Your task: All lines from the one holding "FreeFind (929, 71)" down to the last line of the entries are to be reproduced exactly, with no other lines.

--- Available records ---

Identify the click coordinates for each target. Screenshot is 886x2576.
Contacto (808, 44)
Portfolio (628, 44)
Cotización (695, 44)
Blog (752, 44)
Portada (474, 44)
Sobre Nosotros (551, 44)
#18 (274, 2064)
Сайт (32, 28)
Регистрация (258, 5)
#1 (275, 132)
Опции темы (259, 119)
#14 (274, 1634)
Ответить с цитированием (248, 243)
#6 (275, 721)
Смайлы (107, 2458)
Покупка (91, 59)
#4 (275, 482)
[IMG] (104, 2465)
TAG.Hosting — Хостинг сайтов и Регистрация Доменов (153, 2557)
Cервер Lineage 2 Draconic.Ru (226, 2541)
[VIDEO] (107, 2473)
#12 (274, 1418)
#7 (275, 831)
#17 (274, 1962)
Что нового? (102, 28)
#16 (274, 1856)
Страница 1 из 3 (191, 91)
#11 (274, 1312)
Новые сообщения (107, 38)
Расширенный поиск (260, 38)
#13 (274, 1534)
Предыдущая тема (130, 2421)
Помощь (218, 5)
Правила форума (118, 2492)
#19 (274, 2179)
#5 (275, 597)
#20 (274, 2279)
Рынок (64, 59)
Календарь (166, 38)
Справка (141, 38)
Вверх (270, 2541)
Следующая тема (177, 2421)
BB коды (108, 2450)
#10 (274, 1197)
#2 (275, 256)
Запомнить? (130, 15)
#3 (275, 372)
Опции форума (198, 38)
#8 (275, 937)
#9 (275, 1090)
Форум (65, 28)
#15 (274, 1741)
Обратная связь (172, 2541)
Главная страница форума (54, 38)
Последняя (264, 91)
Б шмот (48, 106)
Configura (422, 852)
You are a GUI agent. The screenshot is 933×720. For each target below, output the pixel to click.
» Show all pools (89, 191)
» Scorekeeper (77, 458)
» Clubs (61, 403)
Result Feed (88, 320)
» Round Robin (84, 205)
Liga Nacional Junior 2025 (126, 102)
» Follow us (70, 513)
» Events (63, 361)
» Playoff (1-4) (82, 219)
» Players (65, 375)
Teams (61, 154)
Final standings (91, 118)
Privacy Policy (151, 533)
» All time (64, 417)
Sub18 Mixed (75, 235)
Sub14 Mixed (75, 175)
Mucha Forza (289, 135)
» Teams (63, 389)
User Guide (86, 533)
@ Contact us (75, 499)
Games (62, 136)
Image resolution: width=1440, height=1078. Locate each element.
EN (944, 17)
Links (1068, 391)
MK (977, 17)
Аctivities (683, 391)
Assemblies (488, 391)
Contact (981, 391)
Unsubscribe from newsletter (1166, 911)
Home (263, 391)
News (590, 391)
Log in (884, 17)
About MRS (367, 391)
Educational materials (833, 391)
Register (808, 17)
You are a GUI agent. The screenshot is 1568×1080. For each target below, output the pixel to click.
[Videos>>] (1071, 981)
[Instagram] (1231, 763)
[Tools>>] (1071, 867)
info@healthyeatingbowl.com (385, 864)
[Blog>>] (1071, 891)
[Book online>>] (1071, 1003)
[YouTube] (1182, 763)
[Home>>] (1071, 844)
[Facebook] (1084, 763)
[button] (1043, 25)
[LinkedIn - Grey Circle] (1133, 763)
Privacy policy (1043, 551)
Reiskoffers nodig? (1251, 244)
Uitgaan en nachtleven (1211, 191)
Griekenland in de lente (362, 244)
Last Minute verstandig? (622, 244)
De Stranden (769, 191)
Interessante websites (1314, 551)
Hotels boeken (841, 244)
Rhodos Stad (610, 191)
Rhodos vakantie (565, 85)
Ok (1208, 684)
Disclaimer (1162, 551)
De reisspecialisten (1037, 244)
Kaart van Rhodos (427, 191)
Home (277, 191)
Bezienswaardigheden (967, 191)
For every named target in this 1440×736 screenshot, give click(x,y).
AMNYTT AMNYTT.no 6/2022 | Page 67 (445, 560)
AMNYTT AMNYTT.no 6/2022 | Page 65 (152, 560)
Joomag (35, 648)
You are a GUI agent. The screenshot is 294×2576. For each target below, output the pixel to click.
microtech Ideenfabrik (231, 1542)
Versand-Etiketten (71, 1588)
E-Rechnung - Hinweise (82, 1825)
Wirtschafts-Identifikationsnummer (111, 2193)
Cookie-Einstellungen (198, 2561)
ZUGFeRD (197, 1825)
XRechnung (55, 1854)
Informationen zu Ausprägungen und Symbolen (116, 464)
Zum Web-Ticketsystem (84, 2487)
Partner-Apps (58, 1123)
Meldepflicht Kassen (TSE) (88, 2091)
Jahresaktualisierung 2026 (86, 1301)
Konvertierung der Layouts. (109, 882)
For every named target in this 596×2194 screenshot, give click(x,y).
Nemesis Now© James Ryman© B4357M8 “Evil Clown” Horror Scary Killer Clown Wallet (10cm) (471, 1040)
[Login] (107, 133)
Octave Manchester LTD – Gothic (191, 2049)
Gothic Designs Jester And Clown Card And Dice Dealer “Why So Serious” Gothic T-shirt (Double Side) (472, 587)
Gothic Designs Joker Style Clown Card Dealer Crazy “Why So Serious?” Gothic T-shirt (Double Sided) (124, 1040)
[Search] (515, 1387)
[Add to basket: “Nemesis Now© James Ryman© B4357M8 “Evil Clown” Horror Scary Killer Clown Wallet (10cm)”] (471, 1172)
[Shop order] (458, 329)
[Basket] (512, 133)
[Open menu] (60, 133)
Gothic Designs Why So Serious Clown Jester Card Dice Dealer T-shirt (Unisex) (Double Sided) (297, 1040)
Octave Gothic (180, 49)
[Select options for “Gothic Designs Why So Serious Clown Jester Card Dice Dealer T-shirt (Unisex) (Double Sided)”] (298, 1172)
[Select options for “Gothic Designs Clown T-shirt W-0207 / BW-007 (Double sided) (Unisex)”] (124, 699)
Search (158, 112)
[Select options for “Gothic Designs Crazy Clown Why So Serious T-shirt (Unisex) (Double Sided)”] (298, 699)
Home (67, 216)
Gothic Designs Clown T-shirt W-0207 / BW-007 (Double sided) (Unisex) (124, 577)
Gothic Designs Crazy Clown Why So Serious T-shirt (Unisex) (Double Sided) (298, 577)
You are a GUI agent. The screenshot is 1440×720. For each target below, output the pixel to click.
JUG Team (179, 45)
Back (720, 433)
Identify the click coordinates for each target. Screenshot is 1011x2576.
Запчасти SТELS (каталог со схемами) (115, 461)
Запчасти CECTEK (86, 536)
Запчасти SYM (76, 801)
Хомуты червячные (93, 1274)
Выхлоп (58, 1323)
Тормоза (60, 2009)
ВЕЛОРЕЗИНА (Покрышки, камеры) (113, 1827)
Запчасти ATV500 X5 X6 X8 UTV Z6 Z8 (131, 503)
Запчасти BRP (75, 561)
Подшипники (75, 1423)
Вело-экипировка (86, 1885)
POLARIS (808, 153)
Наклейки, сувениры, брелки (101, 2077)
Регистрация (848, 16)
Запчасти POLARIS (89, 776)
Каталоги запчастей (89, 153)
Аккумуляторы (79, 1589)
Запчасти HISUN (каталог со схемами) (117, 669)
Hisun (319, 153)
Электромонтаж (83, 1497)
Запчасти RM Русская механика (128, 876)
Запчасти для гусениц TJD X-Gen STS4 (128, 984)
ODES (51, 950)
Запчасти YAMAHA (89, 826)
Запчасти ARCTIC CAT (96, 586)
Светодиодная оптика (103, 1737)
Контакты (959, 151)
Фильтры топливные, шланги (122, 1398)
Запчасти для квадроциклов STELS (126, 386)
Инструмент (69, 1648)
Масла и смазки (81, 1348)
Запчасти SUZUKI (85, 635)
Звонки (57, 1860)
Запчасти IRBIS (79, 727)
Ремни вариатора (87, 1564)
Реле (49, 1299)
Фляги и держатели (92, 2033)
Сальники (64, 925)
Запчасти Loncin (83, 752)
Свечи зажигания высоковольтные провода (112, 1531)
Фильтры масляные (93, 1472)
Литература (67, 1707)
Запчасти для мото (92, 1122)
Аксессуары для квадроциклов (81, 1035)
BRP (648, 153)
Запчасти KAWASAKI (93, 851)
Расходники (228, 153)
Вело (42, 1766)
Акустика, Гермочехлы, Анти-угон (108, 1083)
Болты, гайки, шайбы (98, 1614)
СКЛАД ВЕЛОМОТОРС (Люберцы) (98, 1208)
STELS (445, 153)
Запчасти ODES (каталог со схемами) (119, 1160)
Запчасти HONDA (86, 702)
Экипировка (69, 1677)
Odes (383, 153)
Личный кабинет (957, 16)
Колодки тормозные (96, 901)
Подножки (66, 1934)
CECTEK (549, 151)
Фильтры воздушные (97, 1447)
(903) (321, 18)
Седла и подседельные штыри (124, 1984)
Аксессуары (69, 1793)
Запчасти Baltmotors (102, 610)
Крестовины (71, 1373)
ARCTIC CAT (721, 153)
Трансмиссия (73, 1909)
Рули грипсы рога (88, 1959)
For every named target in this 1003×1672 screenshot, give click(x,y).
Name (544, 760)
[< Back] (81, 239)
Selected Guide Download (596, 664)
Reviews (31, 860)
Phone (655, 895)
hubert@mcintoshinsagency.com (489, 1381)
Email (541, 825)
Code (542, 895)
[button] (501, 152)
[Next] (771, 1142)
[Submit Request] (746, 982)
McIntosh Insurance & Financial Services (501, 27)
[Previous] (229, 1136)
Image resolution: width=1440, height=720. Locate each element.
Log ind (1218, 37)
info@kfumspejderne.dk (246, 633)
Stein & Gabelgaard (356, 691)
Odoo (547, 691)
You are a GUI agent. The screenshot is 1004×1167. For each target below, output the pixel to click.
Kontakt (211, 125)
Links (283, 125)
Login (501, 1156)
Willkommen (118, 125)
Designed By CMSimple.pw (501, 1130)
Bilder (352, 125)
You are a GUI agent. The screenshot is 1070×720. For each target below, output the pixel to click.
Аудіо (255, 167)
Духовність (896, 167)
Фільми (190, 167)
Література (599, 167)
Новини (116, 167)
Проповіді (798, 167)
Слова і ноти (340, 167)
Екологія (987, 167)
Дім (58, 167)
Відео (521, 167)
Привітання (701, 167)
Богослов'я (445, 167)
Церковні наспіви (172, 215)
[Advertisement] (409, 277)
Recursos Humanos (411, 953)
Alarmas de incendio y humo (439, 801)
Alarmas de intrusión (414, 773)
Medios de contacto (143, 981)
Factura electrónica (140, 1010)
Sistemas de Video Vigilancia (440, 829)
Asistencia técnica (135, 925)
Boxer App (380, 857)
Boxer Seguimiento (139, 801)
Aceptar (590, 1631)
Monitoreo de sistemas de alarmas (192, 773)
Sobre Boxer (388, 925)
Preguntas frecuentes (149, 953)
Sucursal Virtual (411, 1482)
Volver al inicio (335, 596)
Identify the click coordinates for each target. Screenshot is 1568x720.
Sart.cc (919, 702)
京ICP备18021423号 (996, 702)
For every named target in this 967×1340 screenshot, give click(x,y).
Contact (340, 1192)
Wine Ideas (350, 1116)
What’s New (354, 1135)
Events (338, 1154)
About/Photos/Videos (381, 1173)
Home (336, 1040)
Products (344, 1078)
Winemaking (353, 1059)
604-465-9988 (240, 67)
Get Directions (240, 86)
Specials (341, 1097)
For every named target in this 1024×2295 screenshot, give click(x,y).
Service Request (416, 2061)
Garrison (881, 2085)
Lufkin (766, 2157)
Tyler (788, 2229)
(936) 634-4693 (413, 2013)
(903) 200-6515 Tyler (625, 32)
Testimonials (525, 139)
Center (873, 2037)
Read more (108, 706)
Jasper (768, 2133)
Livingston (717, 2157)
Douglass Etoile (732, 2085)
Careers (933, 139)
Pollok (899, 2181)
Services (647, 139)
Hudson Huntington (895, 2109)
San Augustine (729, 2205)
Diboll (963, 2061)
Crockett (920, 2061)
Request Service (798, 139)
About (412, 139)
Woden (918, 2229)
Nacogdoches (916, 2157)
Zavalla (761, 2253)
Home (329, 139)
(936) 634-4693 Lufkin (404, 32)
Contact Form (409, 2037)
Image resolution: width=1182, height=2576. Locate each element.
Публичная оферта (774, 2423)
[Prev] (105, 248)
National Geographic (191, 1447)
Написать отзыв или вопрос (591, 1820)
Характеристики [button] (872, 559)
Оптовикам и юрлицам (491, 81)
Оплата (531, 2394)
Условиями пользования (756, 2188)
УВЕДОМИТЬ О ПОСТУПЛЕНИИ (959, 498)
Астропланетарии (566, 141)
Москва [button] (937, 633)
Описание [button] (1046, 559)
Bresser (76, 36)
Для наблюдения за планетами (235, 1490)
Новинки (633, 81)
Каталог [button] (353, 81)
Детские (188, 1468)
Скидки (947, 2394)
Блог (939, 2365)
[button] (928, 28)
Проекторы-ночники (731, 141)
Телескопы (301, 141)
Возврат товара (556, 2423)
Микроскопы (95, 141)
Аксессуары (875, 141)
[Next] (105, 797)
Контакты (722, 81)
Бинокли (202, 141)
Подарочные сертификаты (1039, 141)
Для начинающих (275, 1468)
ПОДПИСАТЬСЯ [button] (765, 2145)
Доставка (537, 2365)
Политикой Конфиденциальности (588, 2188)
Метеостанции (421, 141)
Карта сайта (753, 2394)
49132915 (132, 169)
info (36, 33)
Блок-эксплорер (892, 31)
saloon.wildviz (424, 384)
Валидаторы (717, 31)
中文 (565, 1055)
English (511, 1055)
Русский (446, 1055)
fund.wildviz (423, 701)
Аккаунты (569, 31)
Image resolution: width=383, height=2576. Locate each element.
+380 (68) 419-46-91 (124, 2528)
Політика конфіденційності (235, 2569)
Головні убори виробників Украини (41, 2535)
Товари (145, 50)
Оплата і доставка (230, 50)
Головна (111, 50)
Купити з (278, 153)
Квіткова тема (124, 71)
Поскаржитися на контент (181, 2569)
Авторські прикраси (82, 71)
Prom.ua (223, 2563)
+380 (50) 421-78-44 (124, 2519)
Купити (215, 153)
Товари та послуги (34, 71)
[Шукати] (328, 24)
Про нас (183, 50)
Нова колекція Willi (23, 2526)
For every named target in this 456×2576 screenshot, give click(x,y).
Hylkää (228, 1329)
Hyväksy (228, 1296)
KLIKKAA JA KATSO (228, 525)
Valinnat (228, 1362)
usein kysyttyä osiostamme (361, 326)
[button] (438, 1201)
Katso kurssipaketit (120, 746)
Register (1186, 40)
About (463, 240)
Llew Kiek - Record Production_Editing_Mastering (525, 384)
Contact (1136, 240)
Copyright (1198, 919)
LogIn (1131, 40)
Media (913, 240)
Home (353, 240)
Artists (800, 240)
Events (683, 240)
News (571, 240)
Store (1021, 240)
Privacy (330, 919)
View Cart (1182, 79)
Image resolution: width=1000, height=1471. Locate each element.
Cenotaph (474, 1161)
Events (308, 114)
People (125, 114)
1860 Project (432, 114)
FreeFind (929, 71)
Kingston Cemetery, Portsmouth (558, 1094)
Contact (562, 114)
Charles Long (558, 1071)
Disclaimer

---

Task result:
FreeFind (929, 71)
Kingston Cemetery, Portsmouth (558, 1094)
Contact (562, 114)
Charles Long (558, 1071)
Disclaimer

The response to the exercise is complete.